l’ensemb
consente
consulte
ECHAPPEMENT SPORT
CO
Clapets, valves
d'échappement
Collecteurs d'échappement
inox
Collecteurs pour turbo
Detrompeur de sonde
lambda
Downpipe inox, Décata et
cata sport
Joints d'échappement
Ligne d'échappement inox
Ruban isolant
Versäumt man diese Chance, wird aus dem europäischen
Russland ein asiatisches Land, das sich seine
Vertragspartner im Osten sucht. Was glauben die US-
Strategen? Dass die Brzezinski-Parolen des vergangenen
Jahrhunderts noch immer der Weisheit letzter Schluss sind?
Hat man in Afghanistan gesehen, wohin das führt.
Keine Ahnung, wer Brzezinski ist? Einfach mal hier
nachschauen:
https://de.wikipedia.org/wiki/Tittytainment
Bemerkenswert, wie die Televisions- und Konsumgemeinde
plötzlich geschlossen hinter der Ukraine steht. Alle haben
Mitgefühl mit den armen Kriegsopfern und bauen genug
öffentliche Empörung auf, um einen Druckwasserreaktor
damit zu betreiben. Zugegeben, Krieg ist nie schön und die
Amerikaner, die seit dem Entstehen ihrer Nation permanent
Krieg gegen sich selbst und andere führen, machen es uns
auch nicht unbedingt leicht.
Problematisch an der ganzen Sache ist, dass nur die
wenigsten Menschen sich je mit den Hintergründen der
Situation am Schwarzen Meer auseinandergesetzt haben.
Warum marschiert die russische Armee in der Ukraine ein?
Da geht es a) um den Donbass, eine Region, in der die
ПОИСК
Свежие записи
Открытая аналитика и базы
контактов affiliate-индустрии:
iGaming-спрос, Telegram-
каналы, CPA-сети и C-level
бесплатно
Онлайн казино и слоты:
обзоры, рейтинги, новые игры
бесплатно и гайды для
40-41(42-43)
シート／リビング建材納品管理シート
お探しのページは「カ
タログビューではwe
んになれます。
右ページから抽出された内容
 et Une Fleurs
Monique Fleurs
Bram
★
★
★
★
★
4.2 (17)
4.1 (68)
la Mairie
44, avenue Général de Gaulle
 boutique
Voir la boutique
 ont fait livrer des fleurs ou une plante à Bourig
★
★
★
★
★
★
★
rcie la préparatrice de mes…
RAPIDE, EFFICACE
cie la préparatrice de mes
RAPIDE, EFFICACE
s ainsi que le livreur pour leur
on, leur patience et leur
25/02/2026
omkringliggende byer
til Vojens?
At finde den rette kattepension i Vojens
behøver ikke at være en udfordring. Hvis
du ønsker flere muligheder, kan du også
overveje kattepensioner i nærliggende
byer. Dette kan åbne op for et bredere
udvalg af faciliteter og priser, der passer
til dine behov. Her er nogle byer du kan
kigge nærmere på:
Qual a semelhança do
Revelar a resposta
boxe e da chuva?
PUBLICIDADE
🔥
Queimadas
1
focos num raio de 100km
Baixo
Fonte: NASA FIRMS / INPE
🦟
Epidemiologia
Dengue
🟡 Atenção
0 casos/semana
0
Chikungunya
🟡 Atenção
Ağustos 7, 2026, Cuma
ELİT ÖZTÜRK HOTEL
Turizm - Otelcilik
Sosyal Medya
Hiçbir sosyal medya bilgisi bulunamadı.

—————

Prompt: Retype the records above, but only those lines that fall between the line containing "каналы, CPA-сети и C-level" and the line containing "til dine behov. Her er nogle byer du kan", with both of those lines included, exactly as written.

Exercise output:
каналы, CPA-сети и C-level
бесплатно
Онлайн казино и слоты:
обзоры, рейтинги, новые игры
бесплатно и гайды для
40-41(42-43)
シート／リビング建材納品管理シート
お探しのページは「カ
タログビューではwe
んになれます。
右ページから抽出された内容
 et Une Fleurs
Monique Fleurs
Bram
★
★
★
★
★
4.2 (17)
4.1 (68)
la Mairie
44, avenue Général de Gaulle
 boutique
Voir la boutique
 ont fait livrer des fleurs ou une plante à Bourig
★
★
★
★
★
★
★
rcie la préparatrice de mes…
RAPIDE, EFFICACE
cie la préparatrice de mes
RAPIDE, EFFICACE
s ainsi que le livreur pour leur
on, leur patience et leur
25/02/2026
omkringliggende byer
til Vojens?
At finde den rette kattepension i Vojens
behøver ikke at være en udfordring. Hvis
du ønsker flere muligheder, kan du også
overveje kattepensioner i nærliggende
byer. Dette kan åbne op for et bredere
udvalg af faciliteter og priser, der passer
til dine behov. Her er nogle byer du kan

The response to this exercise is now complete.